Scanner-Induced Domain Shifts Undermine the Robustness of Pathology Foundation Models
- URL: http://arxiv.org/abs/2601.04163v1
- Date: Wed, 07 Jan 2026 18:24:12 GMT
- Title: Scanner-Induced Domain Shifts Undermine the Robustness of Pathology Foundation Models
- Authors: Erik Thiringer, Fredrik K. Gustafsson, Kajsa Ledesma Eriksson, Mattias Rantalainen,
- Abstract summary: Pathology foundation models (PFMs) have become central to computational pathology.<n>Despite strong benchmark performance, PFM robustness to real-world technical domain shifts remains poorly understood.<n>We evaluate the robustness of 14 PFMs to scanner-induced variability.
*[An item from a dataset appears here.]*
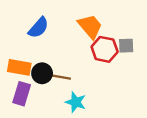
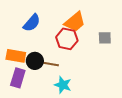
orange trapezoid: (90, 26) -> (75, 22), turned 90
red hexagon: (105, 49) -> (67, 39), moved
- Score: 3.8310079617300876
- License: http://creativecommons.org/licenses/by-nc-sa/4.0/
- Abstract: Pathology foundation models (PFMs) have become central to computational pathology, aiming to offer general encoders for feature extraction from whole-slide images (WSIs). Despite strong benchmark performance, PFM robustness to real-world technical domain shifts, such as variability from whole-slide scanner devices, remains poorly understood. We systematically evaluated the robustness of 14 PFMs to scanner-induced variability, including state-of-the-art models, earlier self-supervised models, and a baseline trained on natural images. Using a multiscanner dataset of 384 breast cancer WSIs scanned on five devices, we isolated scanner effects independently from biological and laboratory confounders. Robustness is assessed via complementary unsupervised embedding analyses and a set of clinicopathological supervised prediction tasks. Our results demonstrate that current PFMs are not invariant to scanner-induced domain shifts. Most models encode pronounced scanner-specific variability in their embedding spaces. While AUC often remains stable, this masks a critical failure mode: scanner variability systematically alters the embedding space and impacts calibration of downstream model predictions, resulting in scanner-dependent bias that can impact reliability in clinical use cases. We further show that robustness is not a simple function of training data scale, model size, or model recency. None of the models provided reliable robustness against scanner-induced variability. While the models trained on the most diverse data, here represented by vision-language models, appear to have an advantage with respect to robustness, they underperformed on downstream supervised tasks. We conclude that development and evaluation of PFMs requires moving beyond accuracy-centric benchmarks toward explicit evaluation and optimisation of embedding stability and calibration under realistic acquisition variability.